■ Records for the exercise
*** Begin section ***
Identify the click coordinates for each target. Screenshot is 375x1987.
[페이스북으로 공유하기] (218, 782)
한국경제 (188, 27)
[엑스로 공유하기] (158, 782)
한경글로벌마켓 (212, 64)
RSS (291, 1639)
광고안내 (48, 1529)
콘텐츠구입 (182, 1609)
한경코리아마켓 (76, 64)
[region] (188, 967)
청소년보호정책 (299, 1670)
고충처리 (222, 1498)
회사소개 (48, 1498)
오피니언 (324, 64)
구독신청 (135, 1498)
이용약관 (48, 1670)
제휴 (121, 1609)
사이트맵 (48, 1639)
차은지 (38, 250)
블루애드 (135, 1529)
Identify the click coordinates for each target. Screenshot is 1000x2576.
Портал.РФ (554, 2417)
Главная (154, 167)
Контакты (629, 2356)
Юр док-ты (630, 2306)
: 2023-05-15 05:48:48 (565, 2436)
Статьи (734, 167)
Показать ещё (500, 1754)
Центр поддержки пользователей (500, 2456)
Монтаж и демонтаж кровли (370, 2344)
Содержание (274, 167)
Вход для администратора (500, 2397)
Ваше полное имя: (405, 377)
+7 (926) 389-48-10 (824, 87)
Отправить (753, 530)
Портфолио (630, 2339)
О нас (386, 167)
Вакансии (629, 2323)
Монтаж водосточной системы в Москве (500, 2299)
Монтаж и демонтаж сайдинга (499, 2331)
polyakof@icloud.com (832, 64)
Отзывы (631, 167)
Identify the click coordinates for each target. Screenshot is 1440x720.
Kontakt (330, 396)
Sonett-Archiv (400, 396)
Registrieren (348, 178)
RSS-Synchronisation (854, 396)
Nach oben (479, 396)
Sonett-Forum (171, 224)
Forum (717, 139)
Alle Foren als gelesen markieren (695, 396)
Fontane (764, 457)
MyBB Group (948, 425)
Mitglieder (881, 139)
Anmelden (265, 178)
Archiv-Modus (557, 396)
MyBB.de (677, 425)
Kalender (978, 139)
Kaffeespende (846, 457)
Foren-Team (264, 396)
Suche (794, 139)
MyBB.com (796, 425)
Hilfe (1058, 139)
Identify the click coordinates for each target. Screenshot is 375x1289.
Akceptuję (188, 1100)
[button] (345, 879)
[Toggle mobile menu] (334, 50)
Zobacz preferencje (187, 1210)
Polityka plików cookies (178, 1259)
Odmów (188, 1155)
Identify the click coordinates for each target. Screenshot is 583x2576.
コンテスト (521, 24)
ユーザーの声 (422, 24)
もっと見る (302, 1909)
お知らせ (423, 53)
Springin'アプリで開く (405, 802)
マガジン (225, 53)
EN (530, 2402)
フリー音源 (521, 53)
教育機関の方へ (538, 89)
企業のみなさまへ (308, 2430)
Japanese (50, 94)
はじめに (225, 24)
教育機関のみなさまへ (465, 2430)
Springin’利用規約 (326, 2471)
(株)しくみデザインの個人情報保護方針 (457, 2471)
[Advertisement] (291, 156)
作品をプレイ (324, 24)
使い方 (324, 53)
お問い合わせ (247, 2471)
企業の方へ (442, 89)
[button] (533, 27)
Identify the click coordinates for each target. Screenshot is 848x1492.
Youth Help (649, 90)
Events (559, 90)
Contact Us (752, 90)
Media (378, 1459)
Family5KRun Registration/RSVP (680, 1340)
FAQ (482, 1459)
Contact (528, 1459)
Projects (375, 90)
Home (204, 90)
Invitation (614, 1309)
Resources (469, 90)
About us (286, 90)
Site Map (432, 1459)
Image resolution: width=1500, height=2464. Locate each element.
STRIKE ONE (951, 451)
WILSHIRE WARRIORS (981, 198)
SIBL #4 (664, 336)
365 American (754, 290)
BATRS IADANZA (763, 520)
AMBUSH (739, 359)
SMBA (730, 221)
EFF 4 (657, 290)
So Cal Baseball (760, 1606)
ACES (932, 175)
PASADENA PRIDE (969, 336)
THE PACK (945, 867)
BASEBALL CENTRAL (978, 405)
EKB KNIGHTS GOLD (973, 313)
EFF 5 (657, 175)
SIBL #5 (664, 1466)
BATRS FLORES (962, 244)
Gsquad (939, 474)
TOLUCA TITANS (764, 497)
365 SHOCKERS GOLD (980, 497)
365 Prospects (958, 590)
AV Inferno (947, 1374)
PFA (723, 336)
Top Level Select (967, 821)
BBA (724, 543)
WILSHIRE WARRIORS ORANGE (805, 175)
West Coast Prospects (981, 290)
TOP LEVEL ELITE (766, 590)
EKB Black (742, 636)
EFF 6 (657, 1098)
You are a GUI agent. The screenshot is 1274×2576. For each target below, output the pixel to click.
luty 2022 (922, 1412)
*** End section ***
■ What you need to do
Only the lines above from the line containing "Ваше полное имя: (405, 377)" through the line containing "Forum (717, 139)" should be retyped, exactly and with both ends included.

■ Exercise answer
Ваше полное имя: (405, 377)
+7 (926) 389-48-10 (824, 87)
Отправить (753, 530)
Портфолио (630, 2339)
О нас (386, 167)
Вакансии (629, 2323)
Монтаж водосточной системы в Москве (500, 2299)
Монтаж и демонтаж сайдинга (499, 2331)
polyakof@icloud.com (832, 64)
Отзывы (631, 167)
Identify the click coordinates for each target. Screenshot is 1440x720.
Kontakt (330, 396)
Sonett-Archiv (400, 396)
Registrieren (348, 178)
RSS-Synchronisation (854, 396)
Nach oben (479, 396)
Sonett-Forum (171, 224)
Forum (717, 139)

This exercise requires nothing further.